La prose du transsibérien et de la petite Jehanne de France, de Blaise Cendrars

 À offrir à un rêveur qui a soif d’aventures

Au rythme saccadé du transsibérien, rythmé par des allitérations qui sifflent les roulements du train, Cendrars façonne le conte d’un poète en train de se créer, un chant d’adieu cruel à l’enfance. Le décor, la Russie prise dans les feux de la révolution de 1907, fait écho à l’ardente adolescence du narrateur, sur laquelle souffle un vent de liberté. « Moi le mauvais poète qui ne voulais aller nulle part, je pouvais aller partout ! ». Engagé par un bijoutier pour l’accompagner en Sibérie, le jeune narrateur raconte les paysages russes qui défilent et son propre univers qui se disloque sous les à-coups du train: « Le monde s’étire, s’allonge et se retire comme un accordéon qu’une main sadique tourmente ». Il évoque aussi la sexualité, avec « l’épatante présence de Jehanne », jeune prostituée dont la petite voix inquiète rappelle régulièrement que l’on est bien loin de Montmartre.
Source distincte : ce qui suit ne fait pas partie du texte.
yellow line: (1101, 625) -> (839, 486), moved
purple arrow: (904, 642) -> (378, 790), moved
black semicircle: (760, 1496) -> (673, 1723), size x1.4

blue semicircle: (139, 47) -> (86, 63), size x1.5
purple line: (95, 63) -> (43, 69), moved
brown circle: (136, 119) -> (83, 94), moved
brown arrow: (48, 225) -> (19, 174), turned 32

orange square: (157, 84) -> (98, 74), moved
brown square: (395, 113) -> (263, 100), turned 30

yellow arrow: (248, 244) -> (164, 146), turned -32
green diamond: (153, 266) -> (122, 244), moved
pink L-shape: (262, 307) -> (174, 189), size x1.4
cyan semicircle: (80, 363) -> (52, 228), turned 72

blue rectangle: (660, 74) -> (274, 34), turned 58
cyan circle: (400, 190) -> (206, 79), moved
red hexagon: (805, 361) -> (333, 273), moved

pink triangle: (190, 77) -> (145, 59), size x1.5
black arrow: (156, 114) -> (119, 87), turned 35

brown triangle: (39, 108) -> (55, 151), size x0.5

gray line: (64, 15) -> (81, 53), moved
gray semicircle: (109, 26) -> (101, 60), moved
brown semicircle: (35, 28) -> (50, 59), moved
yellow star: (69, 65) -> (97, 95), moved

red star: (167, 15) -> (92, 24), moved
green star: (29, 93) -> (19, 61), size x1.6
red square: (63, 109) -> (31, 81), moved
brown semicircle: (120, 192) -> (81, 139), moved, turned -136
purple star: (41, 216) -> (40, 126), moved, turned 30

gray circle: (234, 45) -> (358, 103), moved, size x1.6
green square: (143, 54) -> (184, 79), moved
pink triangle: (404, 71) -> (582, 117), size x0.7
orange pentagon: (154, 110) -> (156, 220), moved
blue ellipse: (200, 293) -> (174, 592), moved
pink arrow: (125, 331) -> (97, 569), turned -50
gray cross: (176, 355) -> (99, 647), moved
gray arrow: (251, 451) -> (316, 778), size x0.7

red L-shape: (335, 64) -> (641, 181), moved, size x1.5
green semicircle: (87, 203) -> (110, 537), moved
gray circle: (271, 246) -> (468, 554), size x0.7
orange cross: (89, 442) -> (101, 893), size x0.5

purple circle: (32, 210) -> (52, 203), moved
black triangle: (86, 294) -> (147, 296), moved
Dans ce long poème en prose, Cendrars, à 26 ans, invente un genre nouveau. Il sort des carcans poétiques établis pour créer un bouquet de sensations intenses : le rythme, la musique des mots qui miment le son du train (le poème est d’ailleurs dédiés à tous les musiciens), mais aussi les images suscitées par des suites de mots, des « images-associations ».

« Autant d’images–associations que je ne peux pas développer dans mes vers,
Car je suis encore fort mauvais poète
Car l’univers me déborde
Car j’ai négligé de m’assurer contre les accidents de chemins de fer
Car je ne sais pas aller jusqu’au bout
Et j’ai peur »

Cendrars donne ici sa propre définition de la poésie et d’un bon poète, celui qui va jusqu’au bout, et propose une œuvre totale. Terrain d’expérimentation, la prose du transsibérien, illustrée par l’artiste d’origine ukrainienne Sonia Delaunay, c’est la poésie et la novation artistique en marche. Une poésie moderne, simple, belle et immédiate.